Canadians’ Social insurance numbers (SINs), are becoming increasingly compromised in data breaches. For example, 1 million SINs were stolen in the CapitalOne data breach that occurred in July 2019. Social insurance numbers were also compromised in the Desjardins data breach that compromised the personal data of 2.7 million Canadians.
Criminals have been harvesting SINs for over 20 years. Estimates of the number of Americans who are compromised vary from 444 000 to 14.4 million. Experts say that the only reason that there hasn’t been an epidemic of fraud enabled by stolen SINs is that criminals “don’t have time to get to it all”.
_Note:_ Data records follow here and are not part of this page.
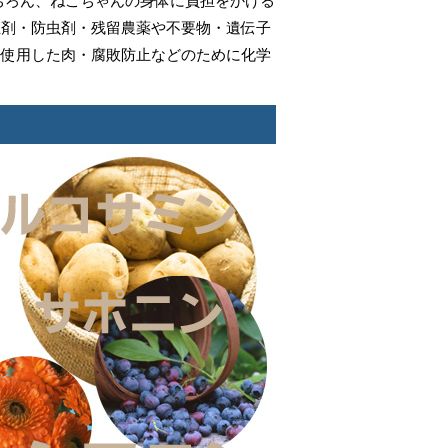
ちろん、ねこちゃんの身体に負担をかける
止剤・防虫剤・残留農薬や不要物・遺伝子
を使用した肉・腐敗防止などのために化学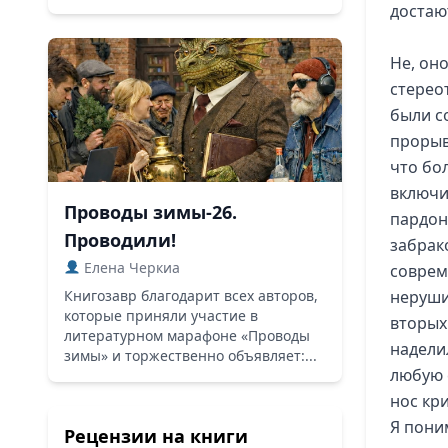
достаю
Не, он
стереот
были с
прорыв
что бо
включи
Проводы зимы-26.
пардон
Проводили!
забрак
Елена Черкиа
соврем
Книгозавр благодарит всех авторов,
неруши
которые приняли участие в
вторых
литературном марафоне «Проводы
надели
зимы» и торжественно объявляет:...
любую 
нос кр
Я пони
Рецензии на книги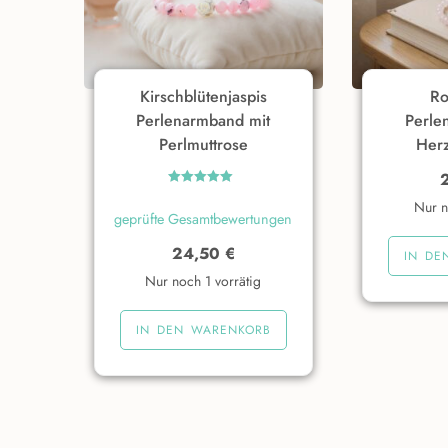
Kirschblütenjaspis
Ro
Perlenarmband mit
Perle
Perlmuttrose
Her
Bewertet
Nur n
geprüfte Gesamtbewertungen
mit
5.00
24,50
€
von 5
IN DE
Nur noch 1 vorrätig
IN DEN WARENKORB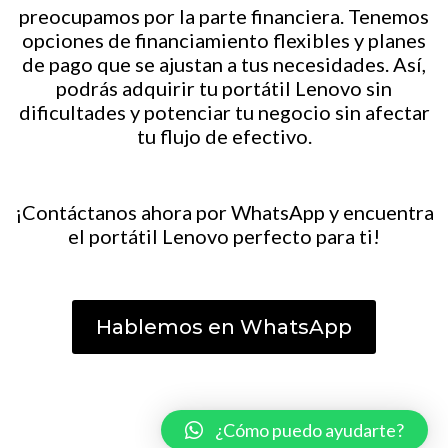
preocupamos por la parte financiera. Tenemos
opciones de financiamiento flexibles y planes
de pago que se ajustan a tus necesidades. Así,
podrás adquirir tu portátil Lenovo sin
dificultades y potenciar tu negocio sin afectar
tu flujo de efectivo.
¡Contáctanos ahora por WhatsApp y encuentra
el portátil Lenovo perfecto para ti!
Hablemos en WhatsApp
¿Cómo puedo ayudarte?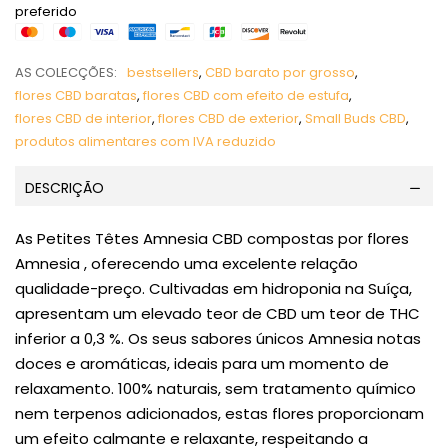
preferido
AS COLECÇÕES:
bestsellers
,
CBD barato por grosso
,
flores CBD baratas
,
flores CBD com efeito de estufa
,
flores CBD de interior
,
flores CBD de exterior
,
Small Buds CBD
,
produtos alimentares com IVA reduzido
DESCRIÇÃO
As Petites Têtes Amnesia CBD compostas por flores
Amnesia , oferecendo uma excelente relação
qualidade-preço. Cultivadas em hidroponia na Suíça,
apresentam um elevado teor de CBD um teor de THC
inferior a 0,3 %. Os seus sabores únicos Amnesia notas
doces e aromáticas, ideais para um momento de
relaxamento. 100% naturais, sem tratamento químico
nem terpenos adicionados, estas flores proporcionam
um efeito calmante e relaxante, respeitando a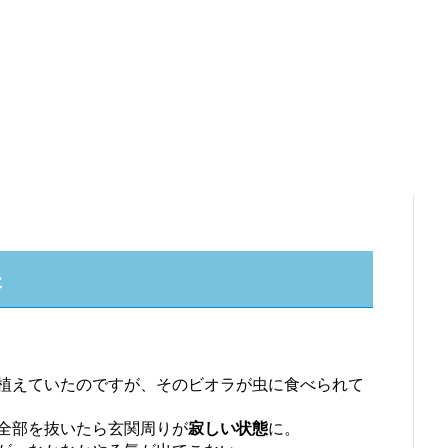
夫
植えていたのですが、そのビオラが虫に食べられて
全部を抜いたら玄関周りが
寂しい状態
に。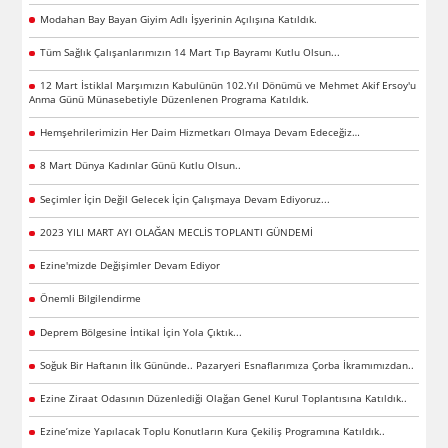
Modahan Bay Bayan Giyim Adlı İşyerinin Açılışına Katıldık.
Tüm Sağlık Çalışanlarımızın 14 Mart Tıp Bayramı Kutlu Olsun...
12 Mart İstiklal Marşımızın Kabulünün 102.Yıl Dönümü ve Mehmet Akif Ersoy'u
Anma Günü Münasebetiyle Düzenlenen Programa Katıldık.
Hemşehrilerimizin Her Daim Hizmetkarı Olmaya Devam Edeceğiz…
8 Mart Dünya Kadınlar Günü Kutlu Olsun..
Seçimler İçin Değil Gelecek İçin Çalışmaya Devam Ediyoruz...
2023 YILI MART AYI OLAĞAN MECLİS TOPLANTI GÜNDEMİ
Ezine'mizde Değişimler Devam Ediyor
Önemli Bilgilendirme
Deprem Bölgesine İntikal İçin Yola Çıktık...
Soğuk Bir Haftanın İlk Gününde.. Pazaryeri Esnaflarımıza Çorba İkramımızdan..
Ezine Ziraat Odasının Düzenlediği Olağan Genel Kurul Toplantısına Katıldık..
Ezine’mize Yapılacak Toplu Konutların Kura Çekiliş Programına Katıldık..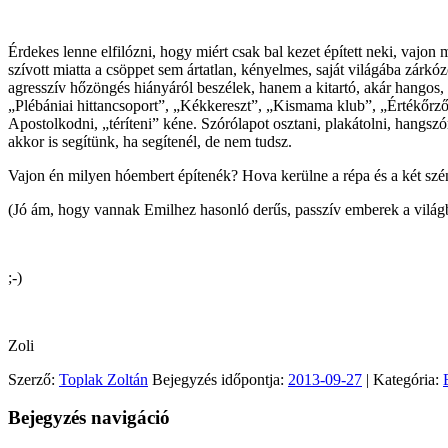
Érdekes lenne elfilózni, hogy miért csak bal kezet épített neki, va
szívott miatta a csöppet sem ártatlan, kényelmes, saját világába zárk
agresszív hőzöngés hiányáról beszélek, hanem a kitartó, akár hangos
„Plébániai hittancsoport”, „Kékkereszt”, „Kismama klub”, „Értékőrző
Apostolkodni, „téríteni” kéne. Szórólapot osztani, plakátolni, hangsz
akkor is segítünk, ha segítenél, de nem tudsz.
Vajon én milyen hóembert építenék? Hova kerülne a répa és a két szé
(Jó ám, hogy vannak Emilhez hasonló derűs, passzív emberek a világb
;-)
Zoli
Szerző:
Toplak Zoltán
Bejegyzés időpontja:
2013-09-27
| Kategória:
Bejegyzés navigáció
Social insurance numbers are prized by criminals, as they can be used to file fraudulent credit or loan applications, and/or forge identities.
When are you required to provide your SIN?
Canadian law only requires citizens to provide their SIN to certain government agencies as well as employers. However, many more people and institutions demand Canadians’ SINs, including landlords, credit agencies, and universities. None of these cases require Canadians to provide their SIN.
Replacing a SIN can be difficult
In 2018, the federal government issued replacement SINs in just 60 cases of fraud and abuse and issued 1.6 million new SINs. In order to issue a new SIN, proof of fraudulent use must be shown. The government’s reasoning is that, “getting a new social insurance number will not protect individuals from fraud”. Even when a replacement is issued, the former number still exists and is linked with the individual.
While the government “strongly discourages” businesses and institutions from asking for Canadians’ SIN if they do not require it, the practice is not illegal.
How to protect yourself
In order to protect themselves, Canadians should request and review their credit report to see which accounts are opened in their name.
If an unfamiliar account appears on the report, the next step is to set-up a fraud alert with one of the major credit reporting agencies. Consumers can request an investigation into any inaccurate information on their credit file.
American consumers are able to request a freeze on their credit, which limits the number of entities able to see the consumer’s credit file. Creditors won’t extend credit to those whose credit they can’t see, so a freeze prevents accounts being opened in the consumer’s name.
However, at the time of writing, Canadian consumers are not able to freeze their credit.